For what its worth, I've been doing this for about 3-4 weeks now, and I'm not giving in the towel, but, cutting down on the hours I spend driving and focusing on Lyft instead, where I can keep relatively similar rates. I only find Uber beneficial if I go a long time without a Lyft ping (rare) or have a Lyft ride that takes me into the Boston suburbs and don't want to waste gas on driving alone back into the city. I don't plan on turning in my phone, because Uber definitely has a function in leveraging my Lyft income.

I've been wondering, amidst price cuts, when Uber will actually *raise* prices. I know there's a lot of anti-Uber sentiment here, but, I was hoping to at least have a mildly anti-acerbic conversation about this. 

It might seem asinine to talk about pay increases, but, given the release of the Uber API and the need to shore up Uber's popularity to a critical mass level to defeat any regulations against it, but, I wouldn't be surprised if we are reaching the tipping point from slashing prices to small fare increases. Uber's synonymous and its' every move is in the news here in Boston, the mayor and most of the city council has voiced approval, the introduction of UberPool will allow them to offer a basement rate discount option as an alternative to UberX prices, and they need to make more money somehow. I don't know if they will raise prices and then raise the commission % (wouldn't put that past them), but I do think/desperately hope that there will be a point in the new

Until then, I am keeping my Uber driving at an absolute minimum and trying to service areas (the suburbs) where I get passengers who rate me well (went from a 4.44 to a 4.75 in 3 weeks doing this strategy), are underserved by both taxis and public transportation, and generally have longer trips. No one's getting a ride 3 blocks in downtown Boston from me until then.


----------



## OldTownSean (Aug 14, 2014)

Rates will increase for sure if drivers decrease. I personally am going to be promoting lyft hard to my uber customers. It pays better and you get tips.

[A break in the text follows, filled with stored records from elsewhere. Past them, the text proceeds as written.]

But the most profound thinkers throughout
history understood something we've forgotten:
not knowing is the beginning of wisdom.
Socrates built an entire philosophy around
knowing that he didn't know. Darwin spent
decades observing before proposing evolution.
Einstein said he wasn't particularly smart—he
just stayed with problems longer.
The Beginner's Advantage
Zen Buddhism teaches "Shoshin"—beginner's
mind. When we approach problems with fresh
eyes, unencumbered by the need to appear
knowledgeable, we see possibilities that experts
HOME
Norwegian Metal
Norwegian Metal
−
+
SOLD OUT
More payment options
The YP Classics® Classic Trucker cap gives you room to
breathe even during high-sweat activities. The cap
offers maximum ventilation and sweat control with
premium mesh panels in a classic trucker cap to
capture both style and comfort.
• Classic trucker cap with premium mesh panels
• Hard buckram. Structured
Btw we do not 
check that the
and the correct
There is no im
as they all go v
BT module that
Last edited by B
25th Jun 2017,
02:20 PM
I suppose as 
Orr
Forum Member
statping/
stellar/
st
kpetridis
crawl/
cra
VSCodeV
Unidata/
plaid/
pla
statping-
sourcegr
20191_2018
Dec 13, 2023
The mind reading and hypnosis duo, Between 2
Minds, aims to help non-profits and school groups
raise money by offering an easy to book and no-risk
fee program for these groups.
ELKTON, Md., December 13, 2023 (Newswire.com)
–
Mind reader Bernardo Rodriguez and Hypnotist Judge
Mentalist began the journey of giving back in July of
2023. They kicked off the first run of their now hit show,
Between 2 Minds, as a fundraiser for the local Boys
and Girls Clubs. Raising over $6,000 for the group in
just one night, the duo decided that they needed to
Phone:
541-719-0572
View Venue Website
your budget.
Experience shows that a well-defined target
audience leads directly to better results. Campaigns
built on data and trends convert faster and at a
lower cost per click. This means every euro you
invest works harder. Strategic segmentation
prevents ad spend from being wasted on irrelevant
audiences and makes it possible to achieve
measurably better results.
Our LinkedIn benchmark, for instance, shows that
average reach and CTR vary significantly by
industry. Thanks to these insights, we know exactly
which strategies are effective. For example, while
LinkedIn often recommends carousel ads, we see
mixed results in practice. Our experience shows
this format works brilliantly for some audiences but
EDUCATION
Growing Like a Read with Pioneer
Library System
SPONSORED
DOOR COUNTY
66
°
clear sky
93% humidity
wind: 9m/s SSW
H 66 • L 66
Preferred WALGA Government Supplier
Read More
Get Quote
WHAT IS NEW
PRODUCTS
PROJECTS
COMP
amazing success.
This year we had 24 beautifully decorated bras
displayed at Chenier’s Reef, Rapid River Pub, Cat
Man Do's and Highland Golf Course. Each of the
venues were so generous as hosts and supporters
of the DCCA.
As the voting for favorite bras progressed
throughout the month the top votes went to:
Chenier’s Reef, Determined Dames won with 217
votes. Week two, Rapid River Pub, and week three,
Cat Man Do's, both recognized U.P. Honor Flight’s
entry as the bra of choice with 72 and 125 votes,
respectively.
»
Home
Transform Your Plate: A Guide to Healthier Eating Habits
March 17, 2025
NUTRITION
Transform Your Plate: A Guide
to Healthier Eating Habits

Currently in Scottsdale, lyft drivers can give new customers a code that gives them a $25. free ride and the driver gets $10. credit when they use that code. Best bet many of my uber customers will be getting that code. These cheapass uber riders certainly won't complain about getting something free!

F me uber? 
No, LOL F U


----------



## chi1cabby (May 28, 2014)

I feel that these lower rates are not sustainable even in the short term, especially in small and mid-sized markets.


----------



## NicknTulsa (Jul 16, 2014)

I just flat out tell clients when they ask, "are you available...", "no, Uber rates are too low, I only work during busy times."


----------



## OldTownSean (Aug 14, 2014)

NicknTulsa said:


> I just flat out tell clients when they ask, "are you available...", "no, Uber rates are too low, I only work during busy times."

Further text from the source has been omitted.